* Work to complete
Reproduce the records. Keep every word exact and include no images.

Dataset excerpts:
_ _ _ _ _

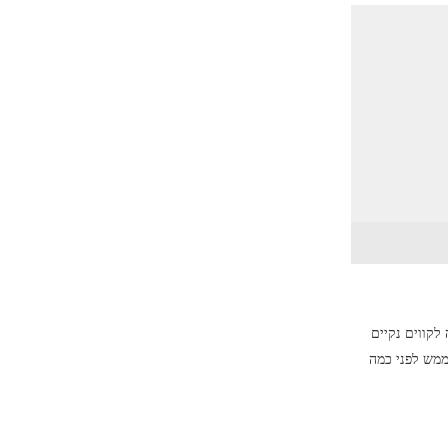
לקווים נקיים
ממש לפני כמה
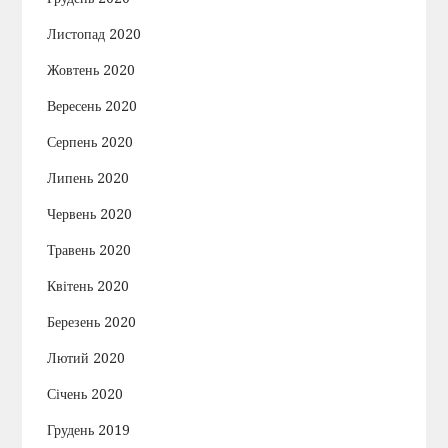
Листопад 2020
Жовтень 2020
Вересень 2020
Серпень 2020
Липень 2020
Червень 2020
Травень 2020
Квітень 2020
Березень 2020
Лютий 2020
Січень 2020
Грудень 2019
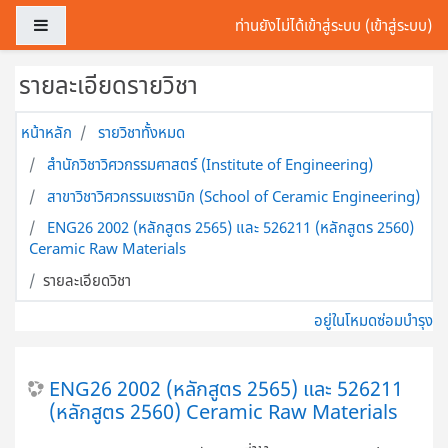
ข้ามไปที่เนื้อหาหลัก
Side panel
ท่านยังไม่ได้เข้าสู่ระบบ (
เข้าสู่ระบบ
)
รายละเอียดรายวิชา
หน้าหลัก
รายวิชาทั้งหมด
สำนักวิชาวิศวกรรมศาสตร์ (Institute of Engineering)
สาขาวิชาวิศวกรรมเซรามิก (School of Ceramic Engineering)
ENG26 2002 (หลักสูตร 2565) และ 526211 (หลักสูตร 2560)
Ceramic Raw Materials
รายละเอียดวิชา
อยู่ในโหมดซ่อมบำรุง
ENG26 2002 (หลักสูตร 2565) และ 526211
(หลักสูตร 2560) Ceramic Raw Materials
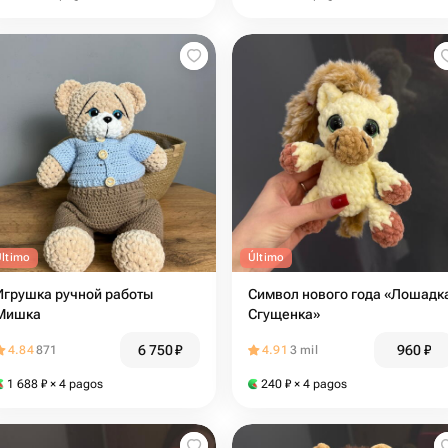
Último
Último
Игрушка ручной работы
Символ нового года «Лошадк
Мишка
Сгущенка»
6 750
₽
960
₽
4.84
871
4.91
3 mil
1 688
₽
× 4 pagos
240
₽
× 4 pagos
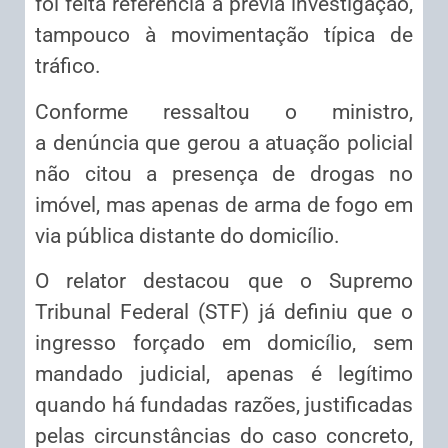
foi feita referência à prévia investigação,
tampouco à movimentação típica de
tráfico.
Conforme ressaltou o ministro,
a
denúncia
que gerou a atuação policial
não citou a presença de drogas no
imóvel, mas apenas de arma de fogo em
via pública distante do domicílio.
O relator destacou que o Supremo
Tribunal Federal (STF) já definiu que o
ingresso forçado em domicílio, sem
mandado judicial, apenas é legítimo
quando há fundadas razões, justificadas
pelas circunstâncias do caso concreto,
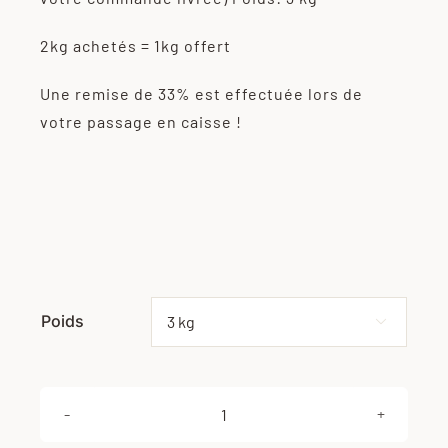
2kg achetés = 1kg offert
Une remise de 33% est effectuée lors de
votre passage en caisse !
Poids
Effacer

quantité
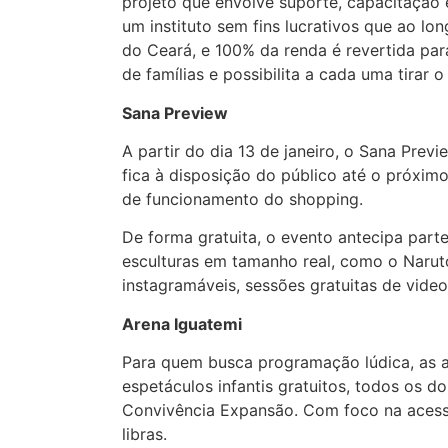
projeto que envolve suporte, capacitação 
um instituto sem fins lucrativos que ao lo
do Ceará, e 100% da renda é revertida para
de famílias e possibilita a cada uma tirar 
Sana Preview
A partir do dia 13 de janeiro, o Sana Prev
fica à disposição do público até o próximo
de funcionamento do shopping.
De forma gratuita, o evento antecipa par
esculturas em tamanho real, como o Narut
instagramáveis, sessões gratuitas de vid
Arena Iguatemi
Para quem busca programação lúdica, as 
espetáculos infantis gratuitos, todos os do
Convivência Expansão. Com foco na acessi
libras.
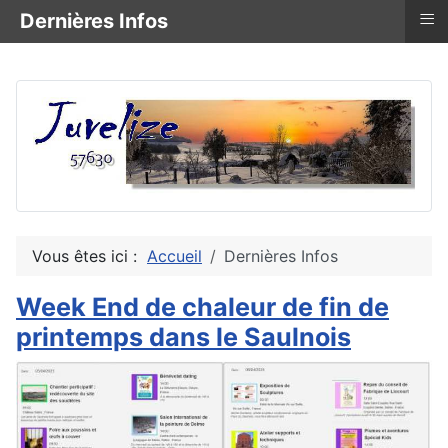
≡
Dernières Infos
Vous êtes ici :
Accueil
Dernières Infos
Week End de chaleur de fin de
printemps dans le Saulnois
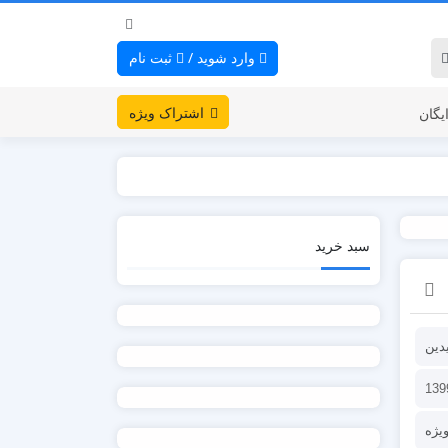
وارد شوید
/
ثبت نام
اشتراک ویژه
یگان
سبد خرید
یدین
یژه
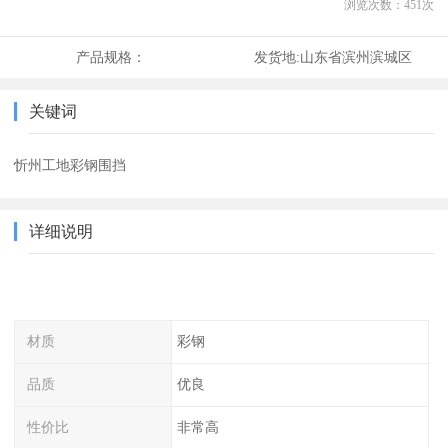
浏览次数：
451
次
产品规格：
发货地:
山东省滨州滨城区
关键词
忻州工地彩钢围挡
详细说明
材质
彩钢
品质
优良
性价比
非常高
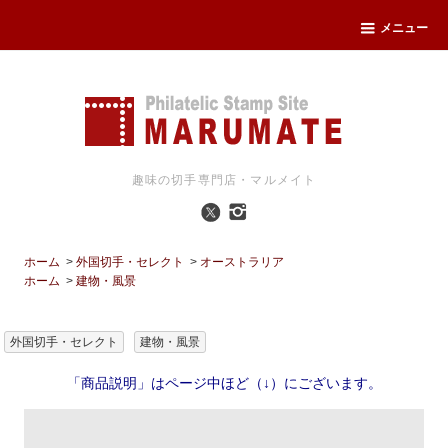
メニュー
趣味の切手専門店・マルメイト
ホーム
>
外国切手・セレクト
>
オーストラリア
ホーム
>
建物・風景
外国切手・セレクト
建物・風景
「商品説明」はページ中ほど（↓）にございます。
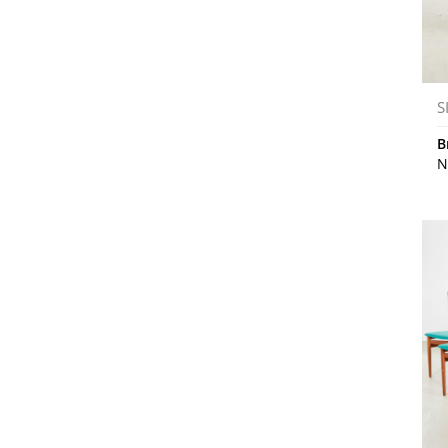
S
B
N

_ _ _ _ _

* Answer to this exercise
לקווים נקיים
ממש לפני כמה
Листопад 2020
Жовтень 2020
Вересень 2020
Серпень 2020
Липень 2020
Червень 2020
Травень 2020
Квітень 2020
Березень 2020
Лютий 2020
Січень 2020
Грудень 2019
ข้ามไปที่เนื้อหาหลัก
Side panel
ท่านยังไม่ได้เข้าสู่ระบบ (
เข้าสู่ระบบ
)
รายละเอียดรายวิชา
หน้าหลัก
รายวิชาทั้งหมด
สำนักวิชาวิศวกรรมศาสตร์ (Institute of Engineering)
สาขาวิชาวิศวกรรมเซรามิก (School of Ceramic Engineering)
ENG26 2002 (หลักสูตร 2565) และ 526211 (หลักสูตร 2560)
Ceramic Raw Materials
รายละเอียดวิชา
อยู่ในโหมดซ่อมบำรุง
ENG26 2002 (หลักสูตร 2565) และ 526211
(หลักสูตร 2560) Ceramic Raw Materials
Último
Último
Игрушка ручной работы
Символ нового года «Лошадк
Мишка
Сгущенка»
6 750
₽
960
₽
4.84
871
4.91
3 mil
1 688
₽
× 4 pagos
240
₽
× 4 pagos
foi feita referência à prévia investigação,
tampouco à movimentação típica de
tráfico.
Conforme ressaltou o ministro,
a
denúncia
que gerou a atuação policial
não citou a presença de drogas no
imóvel, mas apenas de arma de fogo em
via pública distante do domicílio.
O relator destacou que o Supremo
Tribunal Federal (STF) já definiu que o
ingresso forçado em domicílio, sem
mandado judicial, apenas é legítimo
quando há fundadas razões, justificadas
pelas circunstâncias do caso concreto,
2kg achetés = 1kg offert
Une remise de 33% est effectuée lors de
votre passage en caisse !
Poids
Effacer

quantité
projeto que envolve suporte, capacitação 
um instituto sem fins lucrativos que ao lo
do Ceará, e 100% da renda é revertida para
de famílias e possibilita a cada uma tirar 
Sana Preview
A partir do dia 13 de janeiro, o Sana Prev
fica à disposição do público até o próximo
de funcionamento do shopping.
De forma gratuita, o evento antecipa par
esculturas em tamanho real, como o Narut
instagramáveis, sessões gratuitas de vid
Arena Iguatemi
Para quem busca programação lúdica, as 
espetáculos infantis gratuitos, todos os do
Convivência Expansão. Com foco na acessi
libras.
≡
Dernières Infos
Vous êtes ici :
Accueil
Dernières Infos
Week End de chaleur de fin de
printemps dans le Saulnois
وارد شوید
/
ثبت نام
اشتراک ویژه
یگان
سبد خرید
یدین
یژه
浏览次数：
451
次
产品规格：
发货地:
山东省滨州滨城区
关键词
忻州工地彩钢围挡
详细说明
材质
彩钢
品质
优良
性价比
非常高
メニュー
趣味の切手専門店・マルメイト
ホーム
>
外国切手・セレクト
>
オーストラリア
ホーム
>
建物・風景
外国切手・セレクト
建物・風景
「商品説明」はページ中ほど（↓）にございます。
S
B
N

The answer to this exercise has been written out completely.